WHAT THE TASK ASKS: Every line from the one with "resiliencia de identidad" through the end of the material should be written out character for character. Lines before it are excluded.

··········

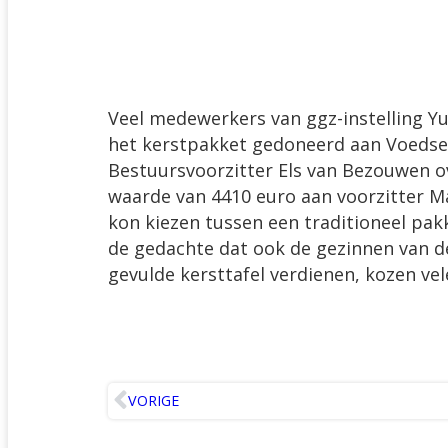
Veel medewerkers van ggz-instelling Y
het kerstpakket gedoneerd aan Voedse
Bestuursvoorzitter Els van Bezouwen 
waarde van 4410 euro aan voorzitter Ma
kon kiezen tussen een traditioneel pak
de gedachte dat ook de gezinnen van 
gevulde kersttafel verdienen, kozen vel
VORIGE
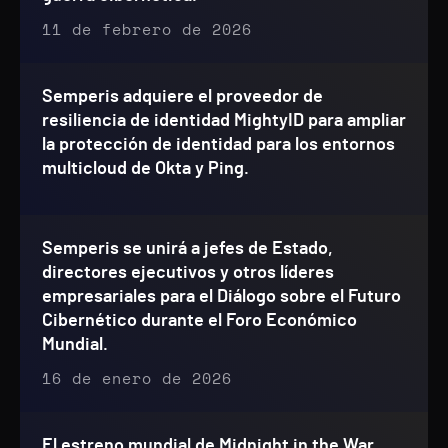
11 de febrero de 2026
Semperis adquiere el proveedor de
resiliencia de identidad MightyID para ampliar
la protección de identidad para los entornos
multicloud de Okta y Ping.
Semperis se unirá a jefes de Estado,
directores ejecutivos y otros líderes
empresariales para el Diálogo sobre el Futuro
Cibernético durante el Foro Económico
Mundial.
16 de enero de 2026
El estreno mundial de Midnight in the War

··········

FINISHED TASK:
resiliencia de identidad MightyID para ampliar
la protección de identidad para los entornos
multicloud de Okta y Ping.
Semperis se unirá a jefes de Estado,
directores ejecutivos y otros líderes
empresariales para el Diálogo sobre el Futuro
Cibernético durante el Foro Económico
Mundial.
16 de enero de 2026
El estreno mundial de Midnight in the War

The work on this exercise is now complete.